Kaynaklardaki bir bilgi de İstanbul’daki elçilerin, temsil ettikleri devletle Osmanlı Devleti arasında bir anlaşmazlık doğduğunda veya savaş hâli durumunda Yedikule’ye yahut Rumelihisarı’na hapsedildikleridir. Bu uygulamanın doğruluğu-yanlışlığı değil, “hapis” tanımı üzerinde durmak gerekir. Şöyle ki, Suriçi’nde ve İstanbul’un göbeğinde yer alan Elçi Hanı’nda kalan bir elçiyi, savaş hâli durumunda daha güvenlikli, yani kale konumunda bir yerde enterne etmek, belki korumaya almak gerekliydi.
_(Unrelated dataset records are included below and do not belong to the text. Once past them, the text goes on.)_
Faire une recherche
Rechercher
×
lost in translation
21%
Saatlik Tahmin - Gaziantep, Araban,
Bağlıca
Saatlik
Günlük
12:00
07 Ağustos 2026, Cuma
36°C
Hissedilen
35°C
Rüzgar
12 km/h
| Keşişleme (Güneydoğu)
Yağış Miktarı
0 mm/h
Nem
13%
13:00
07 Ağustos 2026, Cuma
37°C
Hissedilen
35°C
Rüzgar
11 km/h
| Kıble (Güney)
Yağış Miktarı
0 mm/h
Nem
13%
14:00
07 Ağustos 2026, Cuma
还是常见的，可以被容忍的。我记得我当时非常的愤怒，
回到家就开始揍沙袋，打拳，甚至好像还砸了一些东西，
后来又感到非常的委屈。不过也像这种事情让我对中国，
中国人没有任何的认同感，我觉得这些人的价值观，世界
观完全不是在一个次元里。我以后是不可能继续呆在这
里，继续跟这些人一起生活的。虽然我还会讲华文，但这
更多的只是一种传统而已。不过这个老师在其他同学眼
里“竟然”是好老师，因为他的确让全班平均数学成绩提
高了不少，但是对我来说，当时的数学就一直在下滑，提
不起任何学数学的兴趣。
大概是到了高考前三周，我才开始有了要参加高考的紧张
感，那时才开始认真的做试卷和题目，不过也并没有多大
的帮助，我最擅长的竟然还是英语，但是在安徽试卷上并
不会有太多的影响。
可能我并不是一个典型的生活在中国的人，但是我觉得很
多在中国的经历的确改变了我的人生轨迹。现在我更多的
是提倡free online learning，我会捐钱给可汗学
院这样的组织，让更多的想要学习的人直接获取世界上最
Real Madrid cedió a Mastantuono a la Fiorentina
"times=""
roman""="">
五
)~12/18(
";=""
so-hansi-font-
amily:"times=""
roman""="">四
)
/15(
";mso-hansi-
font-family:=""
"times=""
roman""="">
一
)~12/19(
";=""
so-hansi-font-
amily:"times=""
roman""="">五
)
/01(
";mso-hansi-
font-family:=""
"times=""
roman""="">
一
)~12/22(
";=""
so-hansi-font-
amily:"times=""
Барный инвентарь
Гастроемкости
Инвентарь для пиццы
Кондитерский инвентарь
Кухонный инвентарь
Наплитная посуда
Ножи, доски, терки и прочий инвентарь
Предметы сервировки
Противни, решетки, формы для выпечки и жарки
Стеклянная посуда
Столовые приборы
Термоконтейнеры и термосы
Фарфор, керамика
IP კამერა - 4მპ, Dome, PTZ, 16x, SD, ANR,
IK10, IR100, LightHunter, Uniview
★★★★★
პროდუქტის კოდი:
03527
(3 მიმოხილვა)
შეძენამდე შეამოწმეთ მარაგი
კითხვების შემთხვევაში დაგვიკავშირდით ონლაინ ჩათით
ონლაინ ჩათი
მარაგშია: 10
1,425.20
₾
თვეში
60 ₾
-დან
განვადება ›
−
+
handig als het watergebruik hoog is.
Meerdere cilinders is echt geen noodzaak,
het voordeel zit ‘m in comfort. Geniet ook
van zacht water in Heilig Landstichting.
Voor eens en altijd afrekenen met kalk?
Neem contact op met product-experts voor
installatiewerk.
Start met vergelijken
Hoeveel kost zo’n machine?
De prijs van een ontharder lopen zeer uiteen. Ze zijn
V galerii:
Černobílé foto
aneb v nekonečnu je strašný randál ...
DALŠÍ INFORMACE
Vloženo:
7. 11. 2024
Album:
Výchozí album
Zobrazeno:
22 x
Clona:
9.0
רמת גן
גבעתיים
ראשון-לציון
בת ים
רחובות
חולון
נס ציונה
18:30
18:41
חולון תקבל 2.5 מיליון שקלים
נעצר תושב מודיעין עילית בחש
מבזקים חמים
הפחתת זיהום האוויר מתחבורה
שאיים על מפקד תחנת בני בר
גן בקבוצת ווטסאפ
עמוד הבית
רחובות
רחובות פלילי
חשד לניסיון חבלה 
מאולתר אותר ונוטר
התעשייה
Hatta bu şekilde Yedikule’de alıkonan elçiler, anılarında o semtte gezip dolaştıklarını, alışveriş yaptıklarını yazmışlardır. Şu halde Yedikule tutukluluğu, elçinin can güvenliğini sağlamak ve rehin tutmaktı. Buna karşılık, ikamet ve iaşelerinin temini, aksatılmazdı. Bununla birlikte elçiler arasında casuslukla suçlanıp idam edilenler de yok değildir. 

Van Moor’un sanatsal tanıklığı III. Ahmed’in padişahlık döneminde yani Lale Devri sırasında Fransa ve Hollanda sefirleri için çalışmış ressam Jan Van Moor’un, elçi kabul töreni tablolarından bir detay. Kendisi göz tanıklığına dayalı olduğu için tabloların özel bir tarihî önemi vardır. 
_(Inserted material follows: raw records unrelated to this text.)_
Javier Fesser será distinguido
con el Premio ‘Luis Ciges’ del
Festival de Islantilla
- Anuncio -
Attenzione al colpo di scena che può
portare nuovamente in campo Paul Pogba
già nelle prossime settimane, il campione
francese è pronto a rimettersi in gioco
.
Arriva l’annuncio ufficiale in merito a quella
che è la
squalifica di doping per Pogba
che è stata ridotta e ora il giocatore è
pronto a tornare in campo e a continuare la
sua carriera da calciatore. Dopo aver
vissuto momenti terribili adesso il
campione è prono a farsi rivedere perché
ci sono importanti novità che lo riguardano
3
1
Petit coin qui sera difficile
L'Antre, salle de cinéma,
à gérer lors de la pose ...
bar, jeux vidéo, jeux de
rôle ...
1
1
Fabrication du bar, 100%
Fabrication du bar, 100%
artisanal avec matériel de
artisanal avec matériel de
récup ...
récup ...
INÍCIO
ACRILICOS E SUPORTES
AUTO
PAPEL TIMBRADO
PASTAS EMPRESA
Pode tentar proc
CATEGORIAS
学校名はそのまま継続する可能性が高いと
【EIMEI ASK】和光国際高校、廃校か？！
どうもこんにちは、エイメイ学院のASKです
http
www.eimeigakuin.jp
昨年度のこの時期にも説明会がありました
18. yüzyılda kalıcı elçiler akredite edildi ve bunlara ikamet elçisi dendi. Buna karşın yabancı ve Türk nâme elçilerinin geliş-gidişleri de devam etmiştir. Birer diplomat olan elçiler, kendi aralarında ve temsil ettikleri devletin dış politikasına göre, temaslarında dikkatli, mesafeli, gerektiği kadar dostane idiler. Osmanlı Devleti’nin resmî törenlerinde elçilik giysileri, nişan ve madalyaları, gösterişli maiyetleri ile yer alırlar; Bâbıâlî’yi daha sık, davet oldukça da padişahı, güçlükle katlandıkları teşrifat kurallarına uyarak ziyaret ederlerdi. 
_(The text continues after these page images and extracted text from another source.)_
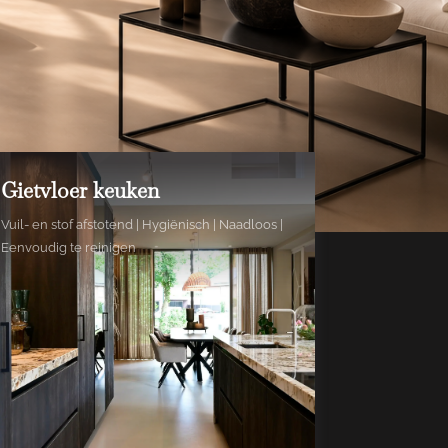
Gietvloer keuken
Vuil- en stof afstotend | Hygiënisch | Naadloos |
Eenvoudig te reinigen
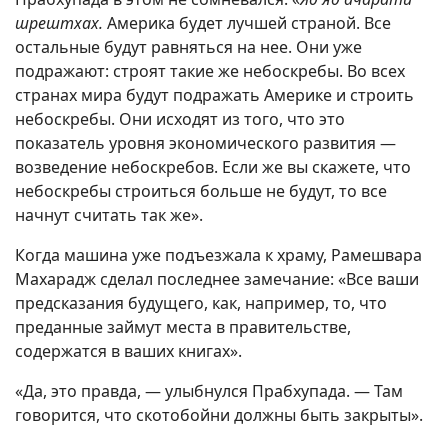
шрештхах.
Америка будет лучшей страной. Все
остальные будут равняться на нее. Они уже
подражают: строят такие же небоскребы. Во всех
странах мира будут подражать Америке и строить
небоскребы. Они исходят из того, что это
показатель уровня экономического развития —
возведение небоскребов. Если же вы скажете, что
небоскребы строиться больше не будут, то все
начнут считать так же».
Когда машина уже подъезжала к храму, Рамешвара
Махарадж сделал последнее замечание: «Все ваши
предсказания будущего, как, например, то, что
преданные займут места в правительстве,
содержатся в ваших книгах».
«Да, это правда, — улыбнулся Прабхупада. — Там
говорится, что скотобойни должны быть закрыты».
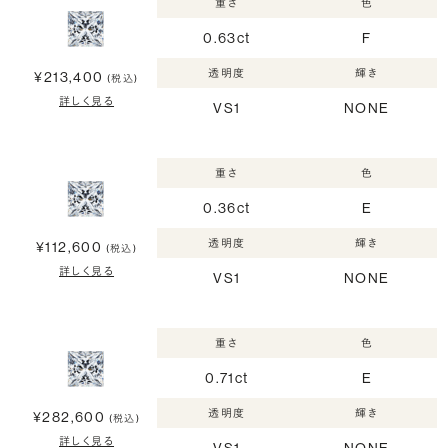
重さ
色
0.63ct
F
透明度
輝き
¥213,400
(税込)
詳しく見る
VS1
NONE
重さ
色
0.36ct
E
透明度
輝き
¥112,600
(税込)
詳しく見る
VS1
NONE
重さ
色
0.71ct
E
透明度
輝き
¥282,600
(税込)
詳しく見る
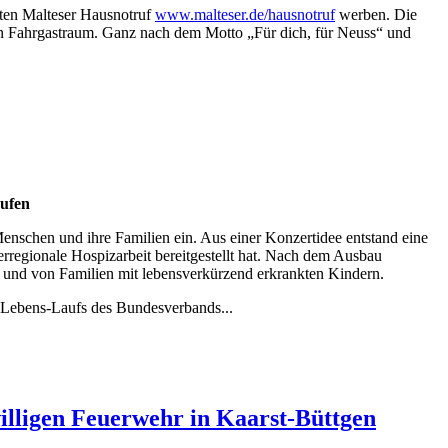
bten Malteser Hausnotruf
www.malteser.de/hausnotruf
werben. Die
en Fahrgastraum. Ganz nach dem Motto „Für dich, für Neuss“ und
aufen
Menschen und ihre Familien ein. Aus einer Konzertidee entstand eine
berregionale Hospizarbeit bereitgestellt hat. Nach dem Ausbau
e und von Familien mit lebensverkürzend erkrankten Kindern.
r-Lebens-Laufs des Bundesverbands...
illigen Feuerwehr in Kaarst-Büttgen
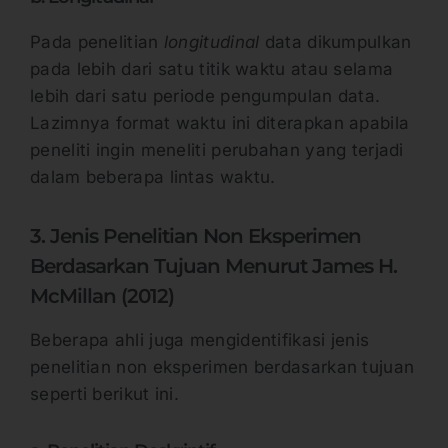
Pada penelitian
longitudinal
data dikumpulkan
pada lebih dari satu titik waktu atau selama
lebih dari satu periode pengumpulan data.
Lazimnya format waktu ini diterapkan apabila
peneliti ingin meneliti perubahan yang terjadi
dalam beberapa lintas waktu.
3. Jenis Penelitian Non Eksperimen
Berdasarkan Tujuan Menurut James H.
McMillan (2012)
Beberapa ahli juga mengidentifikasi jenis
penelitian non eksperimen berdasarkan tujuan
seperti berikut ini.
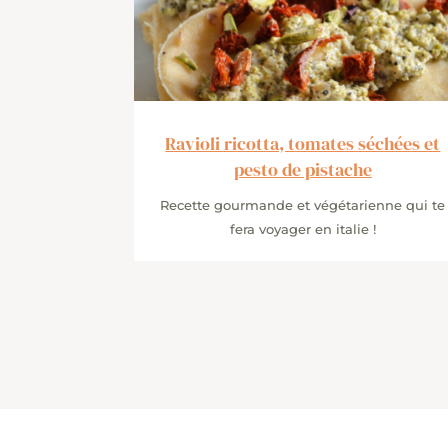
Ravioli ricotta, tomates séchées et
pesto de pistache
Recette gourmande et végétarienne qui te
fera voyager en italie !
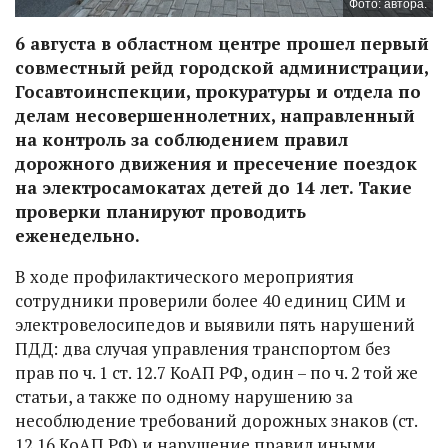
Фото: автора.
6 августа в областном центре прошел первый
совместный рейд городской администрации,
Госавтоинспекции, прокуратуры и отдела по
делам несовершеннолетних, направленный
на контроль за соблюдением правил
дорожного движения и пресечение поездок
на электросамокатах детей до 14 лет. Такие
проверки планируют проводить
еженедельно.
В ходе профилактического мероприятия
сотрудники проверили более 40 единиц СИМ и
электровелосипедов и выявили пять нарушений
ПДД: два случая управления транспортом без
прав по ч. 1 ст. 12.7 КоАП РФ, один – по ч. 2 той же
статьи, а также по одному нарушению за
несоблюдение требований дорожных знаков (ст.
12.16 КоАП РФ) и нарушение правил иными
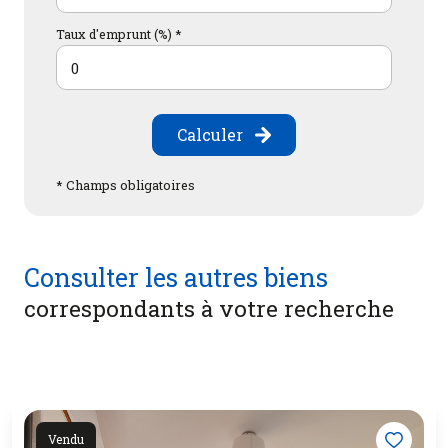
Taux d'emprunt (%) *
Calculer
* Champs obligatoires
Consulter les autres biens
correspondants à votre recherche
Vendu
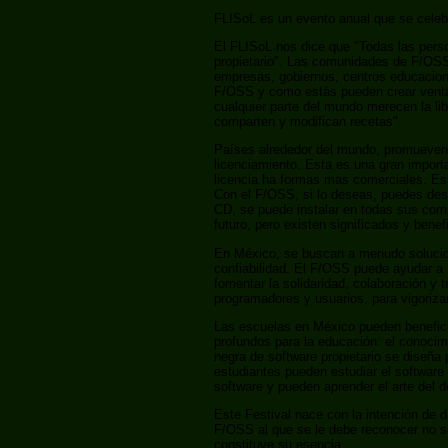
FLISoL es un evento anual que se celeb
El FLISoL nos dice que "Todas las perso
propietario". Las comunidades de F/OSS 
empresas, gobiernos, centros educaciona
F/OSS y como estás pueden crear ventaj
cualquier parte del mundo merecen la li
comparten y modifican recetas".
Países alrededor del mundo, promueven y
licenciamiento. Esta es una gran import
licencia ha formas mas comerciales. Est
Con el F/OSS, si lo deseas, puedes des
CD, se puede instalar en todas sus comp
futuro, pero existen significados y bene
En México, se buscan a menudo solucion
confiabilidad. El F/OSS puede ayudar a 
fomentar la solidaridad, colaboración y 
programadores y usuarios, para vigorizar 
Las escuelas en México pueden beneficia
profundos para la educación: el conocim
negra de software propietario se diseña
estudiantes pueden estudiar el software
software y pueden aprender el arte del de
Este Festival nace con la intención de d
F/OSS al que se le debe reconocer no só
constituye su esencia.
Faik Reşit Unat, Osmanlı Sefirleri ve Sefaretnâmeleri adlı eserinde, “Başka devletler arasında usul olmadığı halde Osmanlı Devleti, yabancı elçilik heyetlerinin Türkiye hududuna girişlerinden dönüşlerine kadar her türlü iaşe masraflarını 1793 tarihine kadar karşılarken, bu tarihte bu gelenek kaldırıldığı gibi, Türkiye’den yabancı devletlere gönderilen elçiler de artık tayinat tekliflerini geri çevirmişlerdir” (Buna dair açıklama Cevdet Tarihi’nin 6. cildindedir). 

Devletlerarası elçi teatileri tarihin en eski yöntemlerinden, elçilik de can pahasına göze alınan diplomatik meslek ve devlet göreviydi. Buna karşılık, hukuk düzenini kurabilmiş devletlerin elçilere cangüvenliği tanımalarının iki ana gerekçesi; elçilerin devletler arasındaki düşmanlığı barışa dönüştürebilecek yetkinlikte önemli kişiler olması ve yabancı konuk sayıldıklarından da yaşama haklarının korunması idi. Bu nedenle de “elçiye zeval olmaz”, sadece bizde değil uluslararası bir kural sayılıyordu.